The instruction let \(a:=b\) assigns the value of \(b\) to \(a\text{.}\) For example after the instruction let \(a:=5\text{,}\) the variable \(a\) has the value \(5\text{.}\) Assume that the variable \(a\) has the value \(5\) ; then after let \(a:=a+1\text{,}\) the variable \(a\) has the value \(6\text{.}\) This occurs because we first evaluate that \(a +1\) is \(6\) (since \(a = 5\)) and then assign \(6\) to the variable \(a\text{.}\)
In the video in Figure 2.23 we introduce the assignment instruction let_:= and give first examples.
Figure 2.23. Algorithms -- The Assignment \(let\) (by Matt Farmer and Stephen Steward)
The assignment instruction let_:= can be used in two ways. We can assign a value to a variable that did not have a value so far or we can assign new value to an existing variable, that we change the value of an existing variable.

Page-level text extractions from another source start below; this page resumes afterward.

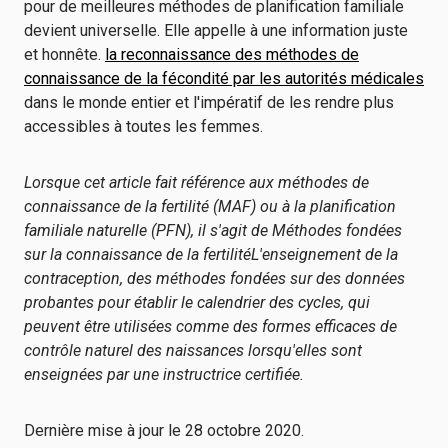
pour de meilleures méthodes de planification familiale
devient universelle. Elle appelle à une information juste
et honnête.
la reconnaissance des méthodes de
connaissance de la fécondité par les autorités médicales
dans le monde entier et l'impératif de les rendre plus
accessibles à toutes les femmes.
Lorsque cet article fait référence aux méthodes de
connaissance de la fertilité (MAF) ou à la planification
familiale naturelle (PFN), il s'agit de
Méthodes fondées
sur la connaissance de la fertilité
L'enseignement de la
contraception, des méthodes fondées sur des données
probantes pour établir le calendrier des cycles, qui
peuvent être utilisées comme des formes efficaces de
contrôle naturel des naissances lorsqu'elles sont
enseignées par une instructrice certifiée.
Dernière mise à jour le 28 octobre 2020.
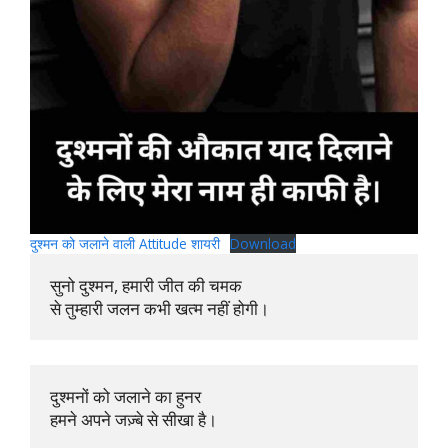
दुश्मन को जलाने वाली Attitude शायरी
Download
सुनो दुश्मन, हमारी जीत की चमक 

से तुम्हारी जलन कभी खत्म नहीं होगी।
दुश्मनों को जलाने का हुनर 

हमने अपने जज़्बे से सीखा है।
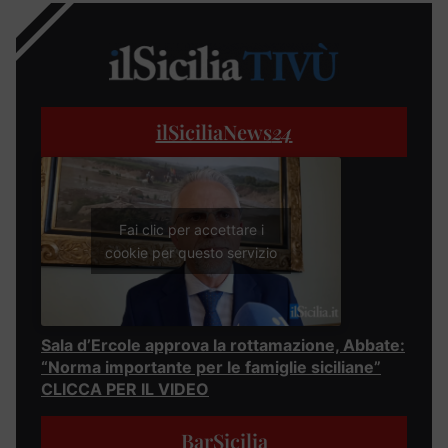
ilSiciliaNews
24
Fai clic per accettare i
cookie per questo servizio
Sala d’Ercole approva la rottamazione, Abbate:
“Norma importante per le famiglie siciliane”
CLICCA PER IL VIDEO
BarSicilia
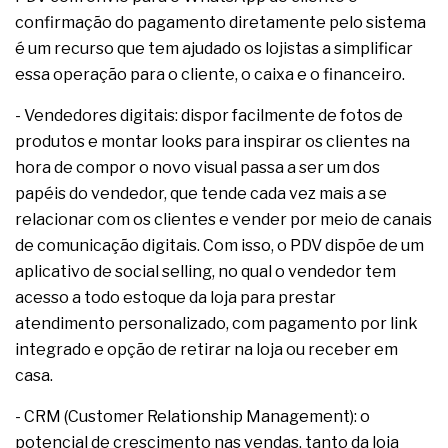
confirmação do pagamento diretamente pelo sistema
é um recurso que tem ajudado os lojistas a simplificar
essa operação para o cliente, o caixa e o financeiro.
- Vendedores digitais: dispor facilmente de fotos de
produtos e montar looks para inspirar os clientes na
hora de compor o novo visual passa a ser um dos
papéis do vendedor, que tende cada vez mais a se
relacionar com os clientes e vender por meio de canais
de comunicação digitais. Com isso, o PDV dispõe de um
aplicativo de social selling, no qual o vendedor tem
acesso a todo estoque da loja para prestar
atendimento personalizado, com pagamento por link
integrado e opção de retirar na loja ou receber em
casa.
- CRM (Customer Relationship Management): o
potencial de crescimento nas vendas, tanto da loja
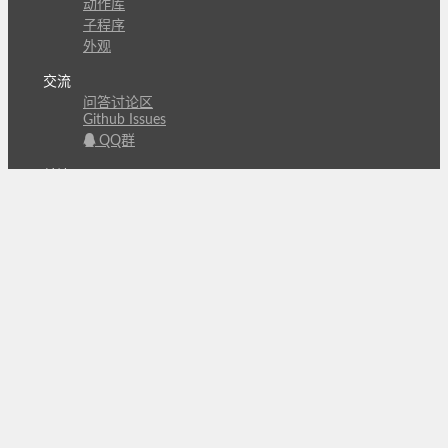
动作库
子程序
外观
交流
问答讨论区
Github Issues
QQ群
关注
CL的微博
微信订阅号
条款
隐私政策
报告不良信息
Copyright © 北京立迩合讯科技有限公司
•
京ICP备
09022189号-8
•
京公网安备 11010502053266号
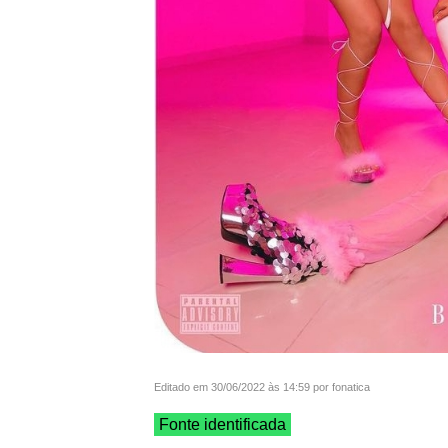
Editado em 30/06/2022 às 14:59 por fonatica
Fonte identificada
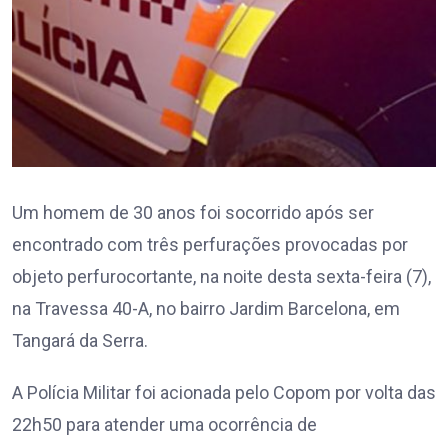
Um homem de 30 anos foi socorrido após ser
encontrado com três perfurações provocadas por
objeto perfurocortante, na noite desta sexta-feira (7),
na Travessa 40-A, no bairro Jardim Barcelona, em
Tangará da Serra.
A Polícia Militar foi acionada pelo Copom por volta das
22h50 para atender uma ocorrência de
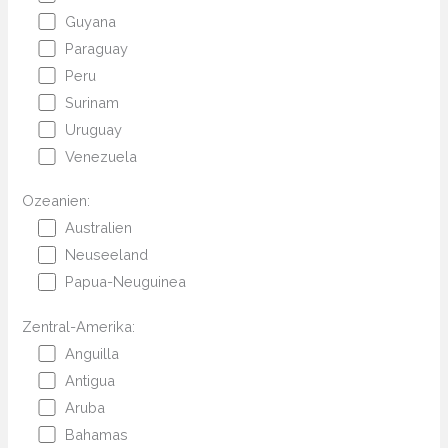
Guyana
Paraguay
Peru
Surinam
Uruguay
Venezuela
Ozeanien:
Australien
Neuseeland
Papua-Neuguinea
Zentral-Amerika:
Anguilla
Antigua
Aruba
Bahamas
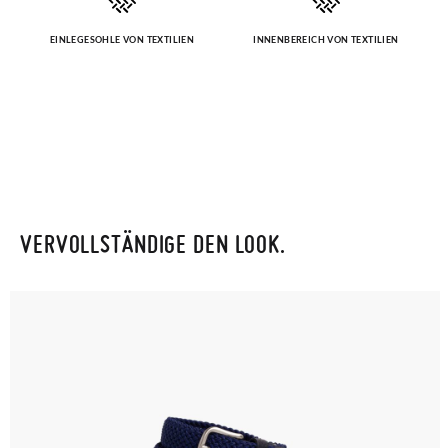
EINLEGESOHLE VON TEXTILIEN
INNENBEREICH VON TEXTILIEN
VERVOLLSTÄNDIGE DEN LOOK.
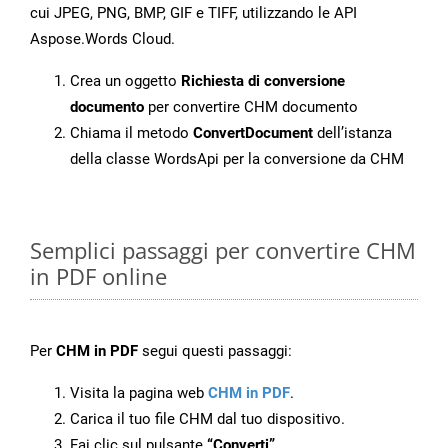
cui JPEG, PNG, BMP, GIF e TIFF, utilizzando le API
Aspose.Words Cloud.
Crea un oggetto
Richiesta di conversione
documento
per convertire CHM documento
Chiama il metodo
ConvertDocument
dell’istanza
della classe WordsApi per la conversione da CHM
Semplici passaggi per convertire CHM
in PDF online
Per
CHM in PDF
segui questi passaggi:
Visita la pagina web
CHM in PDF
.
Carica il tuo file CHM dal tuo dispositivo.
Fai clic sul pulsante
“Converti”
.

Example 2.24. Uses of let _ \(:=\).

We give examples for the use of the instruction let _ \(:=\text{.}\)
  1. The easiest use of let is to assign a value to a variable, for example we can use it to assign the value \(0\) to \(i\) :
    let \(i:=0\)
    After this instruction the value of the variable \(i\) is \(0\text{.}\)
  2. We can also use let to assign the value of an expression to a variable. Assume that the value of the variable \(c\) is \(10\text{.}\) Consider the instruction:
    let \(d:=c+35\)
    First the expression on the right is evaluated. As \(c=10\) we get that \(c+35=10+35=45\text{.}\) Then the computed value 45 is assigned to \(d\text{,}\) so that the value of \(d\) after this instruction is \(45\text{.}\)
  3. It is more confusing when the same variable shows up on both sides of the \(:=\) of a let instruction. Assume that the value of i is 5 and consider the instruction:
    let \(i:=i+1\)
    First the expression on the right is evaluated, we obtain \(i+1=5+1=6\text{.}\) Then the result of this computation, namely 6, is assigned to \(i\text{,}\) so that the new value of \(i\) is 6.
The next algorithm computes the same values as Algorithm 2.7, namely \(c\text{,}\) \(c^2\text{,}\) \(c^3\text{,}\) and \(c^4\text{.}\)
We now illustrate how Algorithm 2.25 works with an example.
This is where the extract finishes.